Porque se trata de una primera persona con todas las consecuencias: la historia no tiene un principio y un final claros, ni desde el punto de vista emocional ni desde el literario, sino que nos asomamos a una ventana que se abre por un espacio de tiempo determinado, como si estuviéramos comprándole a Caulfield una de esas copas que en ningún bar le quieren servir y charlando con él en la barra de un piojoso local del Nueva York chusco. Salinger logra incluso superar la tentación de convertir la obra en un rito iniciático de paso a la vida adulta en sí mismo, renuncia a sobreponer el fondo de la trama sobre los hechos en sí mismos, que son los que enganchan verdaderamente al lector quien, al pasar la última página, se descubre como voyeur accidental.

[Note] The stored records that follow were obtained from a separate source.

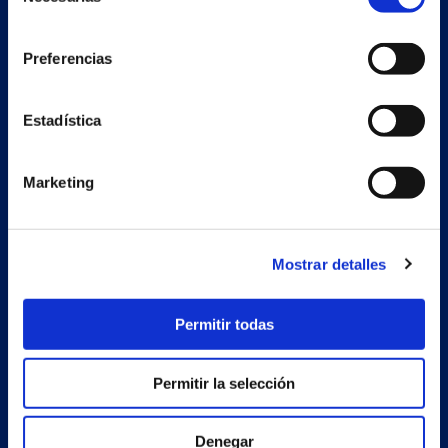
de
consentimiento
Preferencias
Nave auxiliar
Estadística
Estrada Porto Cabeiro, 68
Vilar de Infesta 36815
Redondela
Marketing
Pontevedra - España
Mostrar detalles
Productos
Proyectos
Permitir todas
Empresa
Permitir la selección
Noticias
Trabaja con nosotros
Denegar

Una vez terminada la lectura, ya vienen las reflexiones profundas sobre el ser humano y la vida adulta y todas esas cosas, pero mientras tanto, estamos demasiado ocupados atendiendo a los saltos y altibajos tanto de la manera en que narra el protagonista como de su ánimo y su actitud, estamos absortos observando progresar el libro, fraguarse en directo.
Da la sensación de que este efecto, que tanta vida le da al texto, no es tanto una virguería técnica del autor como una cierta dejadez a la hora de darle coherencia a la obra, como si él también se hubiera quedado embobado viendo desfilar los acontecimientos. Parece que alguien ha bajado la guardia y nos está mostrando su interior, pero por momentos no sabemos quién es: quizás Caulfield, quizás Salinger o quizás toda una generación de norteamericanos. Ni idea.
Eso es lo más grandioso de los libros humildes, de estas obras que esconden honduras y entresijos pero que no se pierden en divagaciones pseudofilosóficas: lo único que contiene son hechos, acontecimientos, pensamientos de lo más burdo y banal (la chica esa… no os voy a engañar, la chica esa está buena), y somos nosotros, los lectores, los que tenemos la libertad absoluta de rebuscar lo que nos plazca. Baste el pasaje que da título al libro, un mortal hacia atrás literario engarzado con una elegancia de las de quitarse el sombrero.
Como último apunte, quiero mencionar el curioso efecto que esta obra ha tenido en los lectores españoles. Mientras que lo leía, iba preguntando a la gente a la que conozco qué les había parecido, y la mitad afirmaba haberlo adorado y la otra mitad lo aborrecía. Caramba, tampoco es que sea un libro como Rayuela, de esos que o te enganchan o te dan ganas de abandonarlo al tercer párrafo. Ni siquiera es denso.
Pues bien, el secreto reside en la traducción, firmada por Carmen Criado allá por 1978 y revisada por ella misma (aunque no he consultado esta versión) hace aproximadamente un año. Y es que es uno de los textos más complicados de traducir que he leído jamás, dada la enormísima cantidad de frases hechas que el protagonista emplea a modo de muletillas, que no cuentan con equivalentes demasiado claros en español y que, en consecuencia, complican hasta extremos insospechados la tarea de verter el texto en nuestra lengua. El resultado es ciertamente poco afortunado y, de esta forma, una obra clave del siglo XX se mueve, en España, entre el desconocimiento y la indiferencia.
Curioso pero cierto, como todo en El guardián entre el centeno: poned “conspiración guardián entre el centeno” en Google y maravillaos con lo ociosa que está la gente.